Daniel pulled me into the hallway, away from the eyes of the guests.
“Are you insane?” he hissed. “Do you know who her father is?”
“Yes,” I said. “A contractor who built half the city with government money and missing safety reports.”
His face went pale.
Elena followed us, her heels clicking like gunshots. “You pathetic little housewife. You think gossip can hurt us?”
I turned toward her. “No. Paperwork can.”
She blinked.
Daniel forced out a laugh. “Claire doesn’t know anything. She doesn’t even understand my company accounts.”
That was his greatest mistake.
He had confused silence with ignorance.
For seven years, I had worked as the unpaid mind behind his empire. I reviewed contracts when he was drunk, corrected projections when he was reckless, and cleaned up numbers when his board started asking questions. Before our marriage, I had been a forensic accountant. Daniel called it “boring little calculator work.”
Boring little calculator work was about to bury him.
Elena crossed her arms. “Daniel said the divorce papers are ready. You get the house, maybe some allowance, and then you disappear.”
I almost admired her confidence.
“The divorce papers he prepared?” I asked. “The ones hiding offshore assets? The ones claiming his company is nearly bankrupt while he secretly moved twelve million dollars through your father’s shell vendors?”
Daniel’s breath stopped.
Elena whispered, “You told her?”
“No,” I said. “Your emails did.”
Her face drained.
From the ballroom, Carlo Moretti stormed toward us with two security guards.
“Get this woman out of my house,” he ordered.
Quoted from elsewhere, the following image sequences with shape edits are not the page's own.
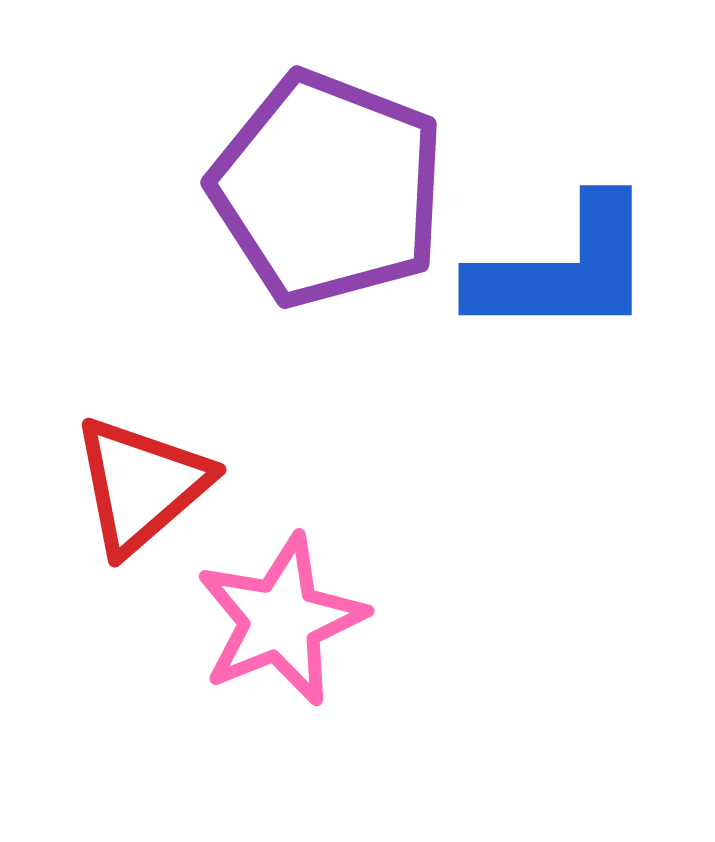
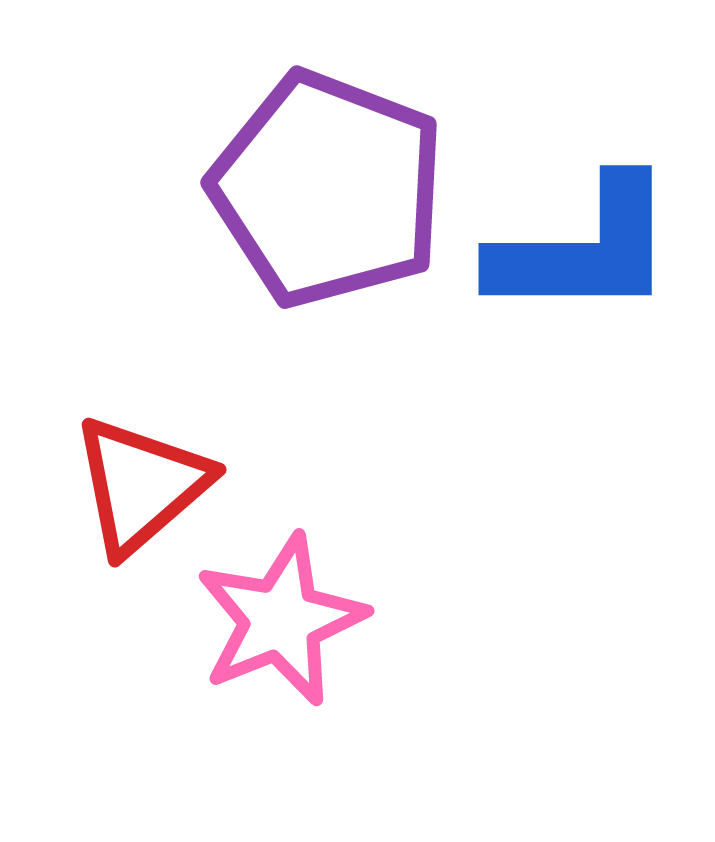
blue L-shape: moved 20 px right, 20 px up
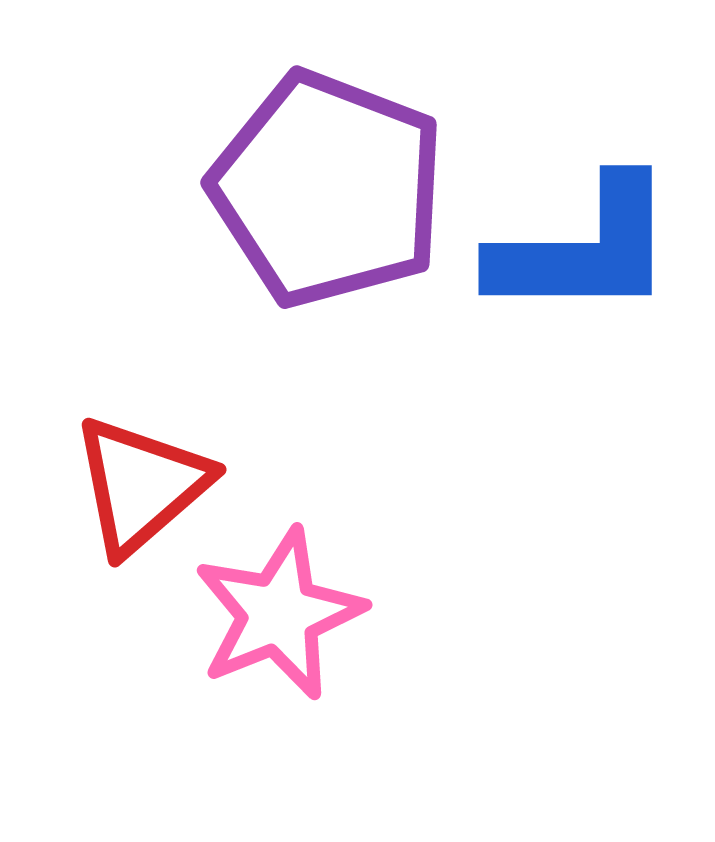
pink star: moved 2 px left, 6 px up
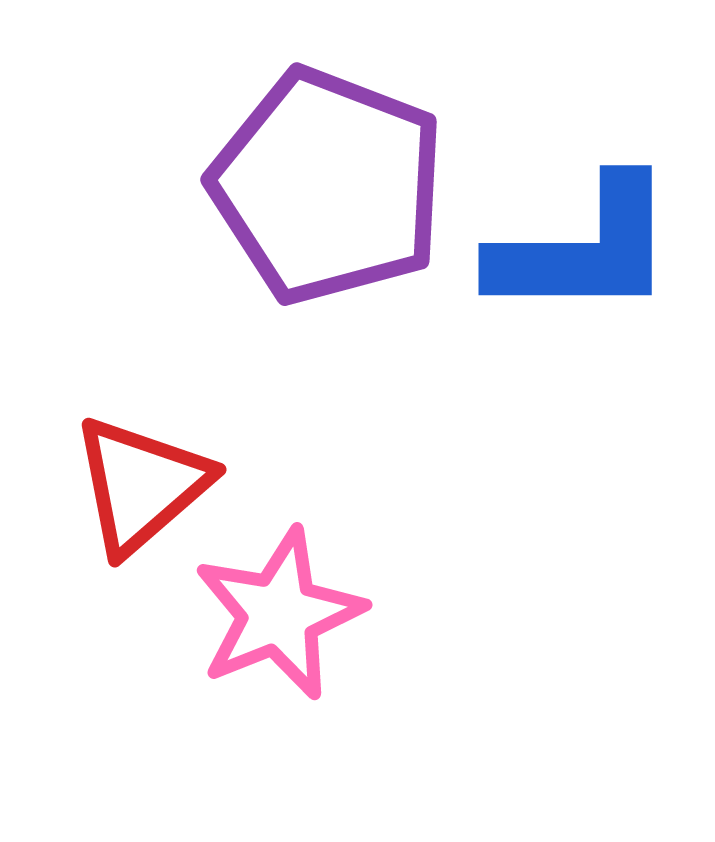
purple pentagon: moved 3 px up
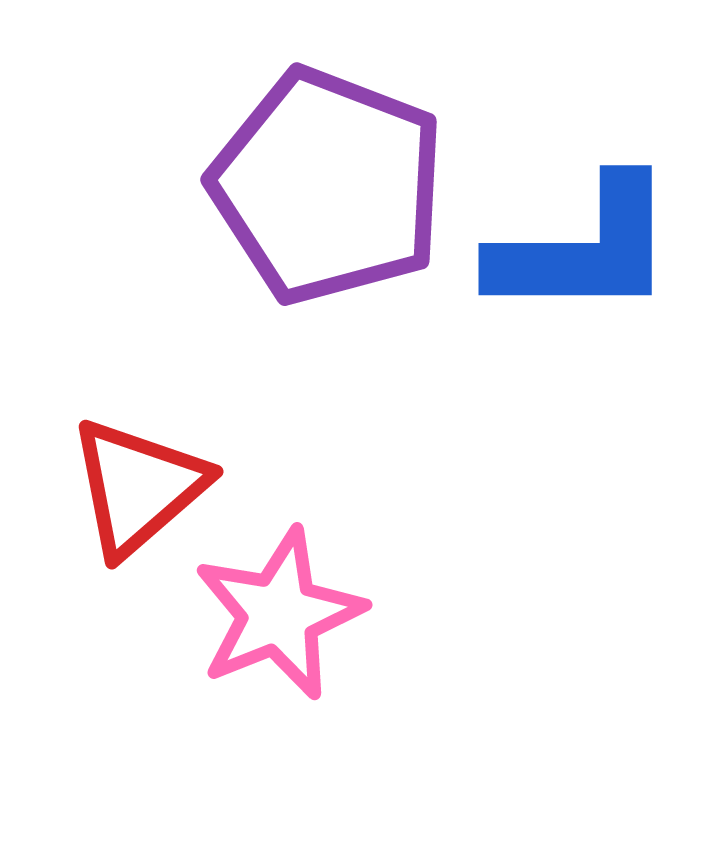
red triangle: moved 3 px left, 2 px down
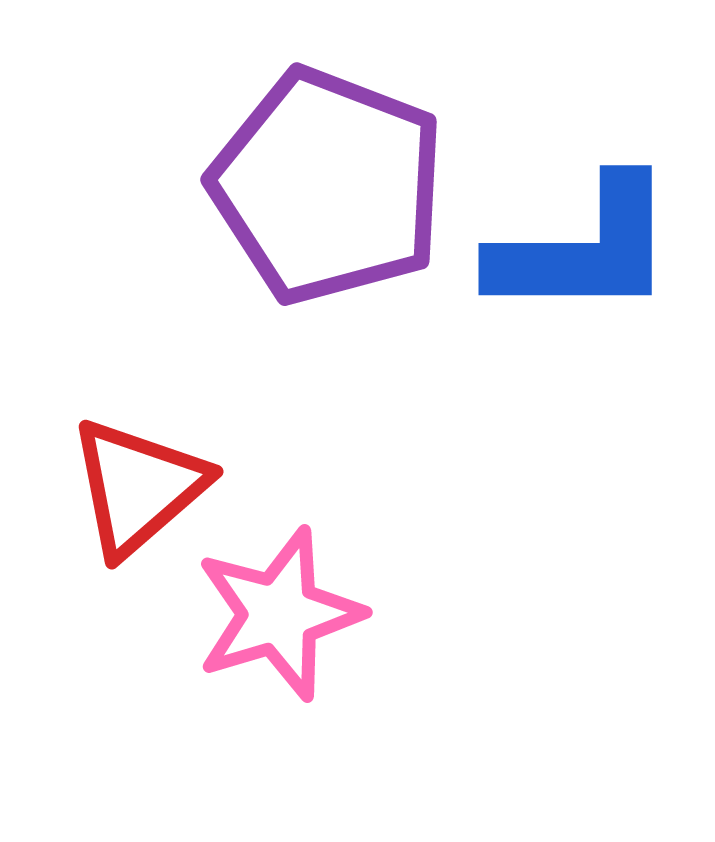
pink star: rotated 5 degrees clockwise
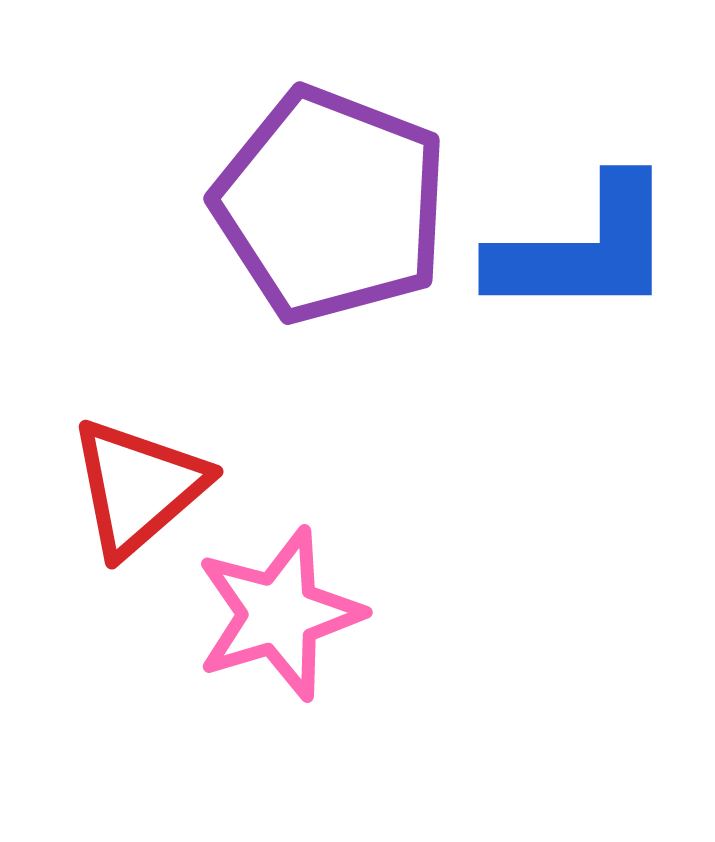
purple pentagon: moved 3 px right, 19 px down
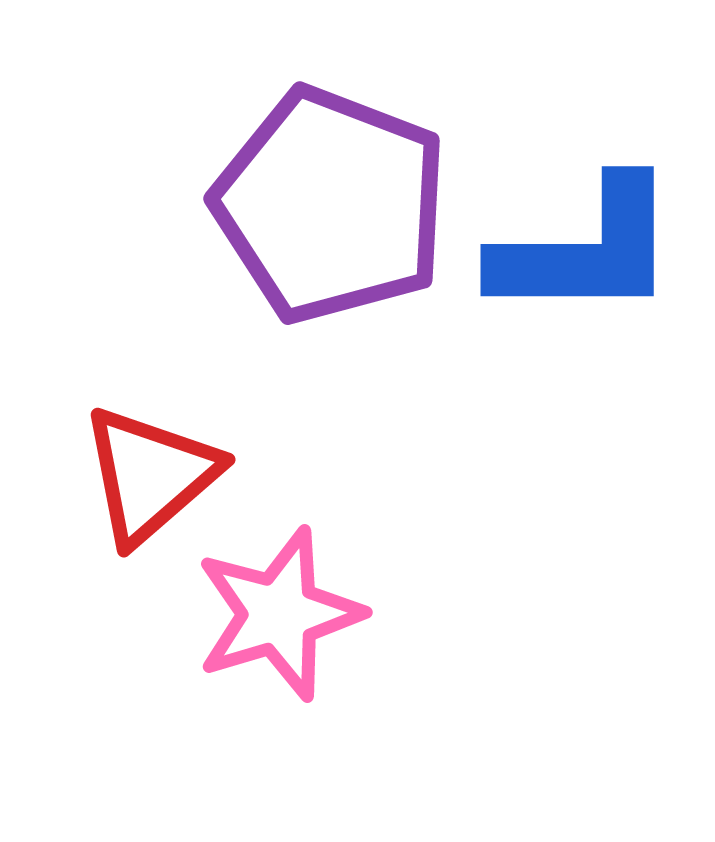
blue L-shape: moved 2 px right, 1 px down
red triangle: moved 12 px right, 12 px up
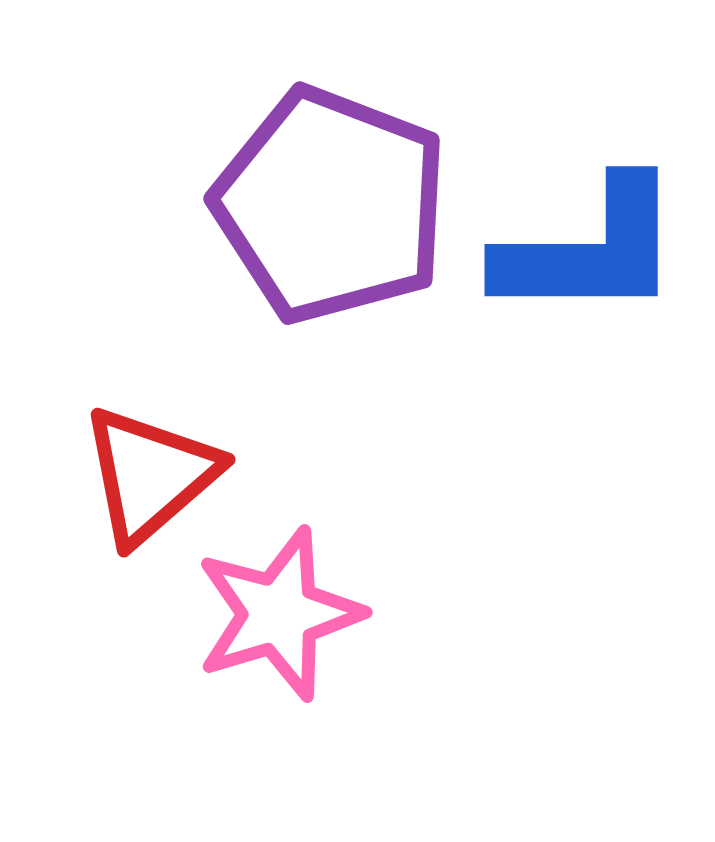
blue L-shape: moved 4 px right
I opened my clutch and took out a thin black drive.
“Before you do that,” I said, “you should know every guest in that room just received a scheduled email from me.”
Daniel lunged, but I stepped back.
His hand froze inches from my face.
A camera above the hallway blinked red.
I smiled. “Still recording.”
Carlo stared at the drive. “What is that?”
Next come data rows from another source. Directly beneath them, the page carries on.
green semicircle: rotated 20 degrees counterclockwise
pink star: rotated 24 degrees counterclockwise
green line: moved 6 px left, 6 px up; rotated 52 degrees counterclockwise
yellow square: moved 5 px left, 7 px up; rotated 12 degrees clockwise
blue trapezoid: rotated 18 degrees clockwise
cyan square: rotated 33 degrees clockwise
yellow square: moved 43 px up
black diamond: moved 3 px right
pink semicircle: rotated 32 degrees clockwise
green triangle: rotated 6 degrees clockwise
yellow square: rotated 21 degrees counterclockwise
“Copies of invoices, fake inspections, bribery ledgers, bank transfers, and messages between your daughter and my husband planning to bankrupt me before filing for divorce.”
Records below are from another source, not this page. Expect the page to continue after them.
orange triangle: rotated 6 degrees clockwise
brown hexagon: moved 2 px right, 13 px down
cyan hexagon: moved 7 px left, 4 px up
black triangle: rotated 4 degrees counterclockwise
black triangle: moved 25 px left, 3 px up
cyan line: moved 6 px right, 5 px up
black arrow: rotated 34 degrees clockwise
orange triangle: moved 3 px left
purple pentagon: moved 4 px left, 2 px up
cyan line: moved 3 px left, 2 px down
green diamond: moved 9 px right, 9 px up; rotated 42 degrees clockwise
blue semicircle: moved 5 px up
Elena’s lips trembled. “You’re lying.”
“Then you’ll enjoy proving that to the prosecutor.”
At that exact moment, phones began buzzing inside the ballroom.
One by one.
Then all at once.
A wave of murmurs rose behind us.
Daniel glanced over his shoulder and saw his investors, clients, and friends reading the same files he had hidden from me.
His mask cracked.
“You don’t understand what you’ve done,” he said.
I leaned close.
“No, Daniel. You don’t understand who you married.”